- **Task to carry out**:
Give back the entries in full, exactly as they are written.

[Records from a data source]

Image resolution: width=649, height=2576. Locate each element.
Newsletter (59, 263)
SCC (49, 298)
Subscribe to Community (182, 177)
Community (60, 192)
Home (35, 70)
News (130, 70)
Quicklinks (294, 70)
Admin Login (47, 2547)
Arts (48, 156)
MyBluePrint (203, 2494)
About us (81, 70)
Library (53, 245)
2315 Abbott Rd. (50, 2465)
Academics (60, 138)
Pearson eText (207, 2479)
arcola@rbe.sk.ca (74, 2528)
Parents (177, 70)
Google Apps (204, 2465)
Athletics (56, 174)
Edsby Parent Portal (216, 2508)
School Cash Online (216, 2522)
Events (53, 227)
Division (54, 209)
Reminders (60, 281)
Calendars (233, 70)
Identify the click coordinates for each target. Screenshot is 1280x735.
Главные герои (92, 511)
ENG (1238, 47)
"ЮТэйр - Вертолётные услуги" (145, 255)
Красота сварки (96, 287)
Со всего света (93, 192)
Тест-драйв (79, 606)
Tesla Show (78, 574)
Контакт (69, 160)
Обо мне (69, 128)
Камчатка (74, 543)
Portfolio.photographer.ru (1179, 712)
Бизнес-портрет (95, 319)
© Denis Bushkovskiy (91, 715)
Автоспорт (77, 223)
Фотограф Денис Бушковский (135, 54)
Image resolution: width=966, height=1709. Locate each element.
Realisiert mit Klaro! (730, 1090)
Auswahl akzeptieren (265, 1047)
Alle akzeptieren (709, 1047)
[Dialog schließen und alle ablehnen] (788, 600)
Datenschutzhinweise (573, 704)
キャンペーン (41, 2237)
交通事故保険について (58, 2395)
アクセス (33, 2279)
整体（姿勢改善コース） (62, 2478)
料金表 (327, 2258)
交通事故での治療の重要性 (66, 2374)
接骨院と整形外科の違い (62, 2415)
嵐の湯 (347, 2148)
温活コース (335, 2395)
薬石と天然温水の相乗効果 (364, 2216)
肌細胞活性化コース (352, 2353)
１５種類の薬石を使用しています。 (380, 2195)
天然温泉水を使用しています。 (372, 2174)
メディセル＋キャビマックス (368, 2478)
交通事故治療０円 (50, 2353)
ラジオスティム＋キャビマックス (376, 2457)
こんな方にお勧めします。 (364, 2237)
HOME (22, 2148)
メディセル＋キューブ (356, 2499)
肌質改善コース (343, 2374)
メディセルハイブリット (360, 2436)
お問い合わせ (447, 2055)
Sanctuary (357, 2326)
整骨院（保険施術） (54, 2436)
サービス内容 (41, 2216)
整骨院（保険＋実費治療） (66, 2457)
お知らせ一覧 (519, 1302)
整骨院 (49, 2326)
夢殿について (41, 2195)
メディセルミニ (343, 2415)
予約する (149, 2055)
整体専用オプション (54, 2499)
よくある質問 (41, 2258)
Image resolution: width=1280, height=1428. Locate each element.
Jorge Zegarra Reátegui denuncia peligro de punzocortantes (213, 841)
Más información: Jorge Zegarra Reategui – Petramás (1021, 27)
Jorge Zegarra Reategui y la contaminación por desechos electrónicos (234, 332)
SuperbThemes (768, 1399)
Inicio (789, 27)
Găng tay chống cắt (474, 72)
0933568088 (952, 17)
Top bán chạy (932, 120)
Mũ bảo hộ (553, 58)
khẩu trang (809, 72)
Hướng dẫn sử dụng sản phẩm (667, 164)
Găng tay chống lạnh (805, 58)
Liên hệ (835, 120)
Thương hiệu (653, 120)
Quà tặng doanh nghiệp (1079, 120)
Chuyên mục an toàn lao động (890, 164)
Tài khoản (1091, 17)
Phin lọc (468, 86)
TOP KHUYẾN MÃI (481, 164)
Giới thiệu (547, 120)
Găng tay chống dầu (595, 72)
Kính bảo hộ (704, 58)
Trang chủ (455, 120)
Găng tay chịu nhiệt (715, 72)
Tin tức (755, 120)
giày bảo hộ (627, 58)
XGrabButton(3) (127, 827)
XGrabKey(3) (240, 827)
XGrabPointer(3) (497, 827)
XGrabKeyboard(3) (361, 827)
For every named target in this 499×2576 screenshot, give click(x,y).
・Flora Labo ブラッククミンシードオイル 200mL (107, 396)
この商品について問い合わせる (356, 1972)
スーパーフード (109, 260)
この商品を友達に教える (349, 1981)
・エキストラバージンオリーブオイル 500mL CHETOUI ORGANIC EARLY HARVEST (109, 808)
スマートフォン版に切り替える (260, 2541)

- **Answer area**:
Image resolution: width=649, height=2576. Locate each element.
Newsletter (59, 263)
SCC (49, 298)
Subscribe to Community (182, 177)
Community (60, 192)
Home (35, 70)
News (130, 70)
Quicklinks (294, 70)
Admin Login (47, 2547)
Arts (48, 156)
MyBluePrint (203, 2494)
About us (81, 70)
Library (53, 245)
2315 Abbott Rd. (50, 2465)
Academics (60, 138)
Pearson eText (207, 2479)
arcola@rbe.sk.ca (74, 2528)
Parents (177, 70)
Google Apps (204, 2465)
Athletics (56, 174)
Edsby Parent Portal (216, 2508)
School Cash Online (216, 2522)
Events (53, 227)
Division (54, 209)
Reminders (60, 281)
Calendars (233, 70)
Identify the click coordinates for each target. Screenshot is 1280x735.
Главные герои (92, 511)
ENG (1238, 47)
"ЮТэйр - Вертолётные услуги" (145, 255)
Красота сварки (96, 287)
Со всего света (93, 192)
Тест-драйв (79, 606)
Tesla Show (78, 574)
Контакт (69, 160)
Обо мне (69, 128)
Камчатка (74, 543)
Portfolio.photographer.ru (1179, 712)
Бизнес-портрет (95, 319)
© Denis Bushkovskiy (91, 715)
Автоспорт (77, 223)
Фотограф Денис Бушковский (135, 54)
Image resolution: width=966, height=1709. Locate each element.
Realisiert mit Klaro! (730, 1090)
Auswahl akzeptieren (265, 1047)
Alle akzeptieren (709, 1047)
[Dialog schließen und alle ablehnen] (788, 600)
Datenschutzhinweise (573, 704)
キャンペーン (41, 2237)
交通事故保険について (58, 2395)
アクセス (33, 2279)
整体（姿勢改善コース） (62, 2478)
料金表 (327, 2258)
交通事故での治療の重要性 (66, 2374)
接骨院と整形外科の違い (62, 2415)
嵐の湯 (347, 2148)
温活コース (335, 2395)
薬石と天然温水の相乗効果 (364, 2216)
肌細胞活性化コース (352, 2353)
１５種類の薬石を使用しています。 (380, 2195)
天然温泉水を使用しています。 (372, 2174)
メディセル＋キャビマックス (368, 2478)
交通事故治療０円 (50, 2353)
ラジオスティム＋キャビマックス (376, 2457)
こんな方にお勧めします。 (364, 2237)
HOME (22, 2148)
メディセル＋キューブ (356, 2499)
肌質改善コース (343, 2374)
メディセルハイブリット (360, 2436)
お問い合わせ (447, 2055)
Sanctuary (357, 2326)
整骨院（保険施術） (54, 2436)
サービス内容 (41, 2216)
整骨院（保険＋実費治療） (66, 2457)
お知らせ一覧 (519, 1302)
整骨院 (49, 2326)
夢殿について (41, 2195)
メディセルミニ (343, 2415)
予約する (149, 2055)
整体専用オプション (54, 2499)
よくある質問 (41, 2258)
Image resolution: width=1280, height=1428. Locate each element.
Jorge Zegarra Reátegui denuncia peligro de punzocortantes (213, 841)
Más información: Jorge Zegarra Reategui – Petramás (1021, 27)
Jorge Zegarra Reategui y la contaminación por desechos electrónicos (234, 332)
SuperbThemes (768, 1399)
Inicio (789, 27)
Găng tay chống cắt (474, 72)
0933568088 (952, 17)
Top bán chạy (932, 120)
Mũ bảo hộ (553, 58)
khẩu trang (809, 72)
Hướng dẫn sử dụng sản phẩm (667, 164)
Găng tay chống lạnh (805, 58)
Liên hệ (835, 120)
Thương hiệu (653, 120)
Quà tặng doanh nghiệp (1079, 120)
Chuyên mục an toàn lao động (890, 164)
Tài khoản (1091, 17)
Phin lọc (468, 86)
TOP KHUYẾN MÃI (481, 164)
Giới thiệu (547, 120)
Găng tay chống dầu (595, 72)
Kính bảo hộ (704, 58)
Trang chủ (455, 120)
Găng tay chịu nhiệt (715, 72)
Tin tức (755, 120)
giày bảo hộ (627, 58)
XGrabButton(3) (127, 827)
XGrabKey(3) (240, 827)
XGrabPointer(3) (497, 827)
XGrabKeyboard(3) (361, 827)
For every named target in this 499×2576 screenshot, give click(x,y).
・Flora Labo ブラッククミンシードオイル 200mL (107, 396)
この商品について問い合わせる (356, 1972)
スーパーフード (109, 260)
この商品を友達に教える (349, 1981)
・エキストラバージンオリーブオイル 500mL CHETOUI ORGANIC EARLY HARVEST (109, 808)
スマートフォン版に切り替える (260, 2541)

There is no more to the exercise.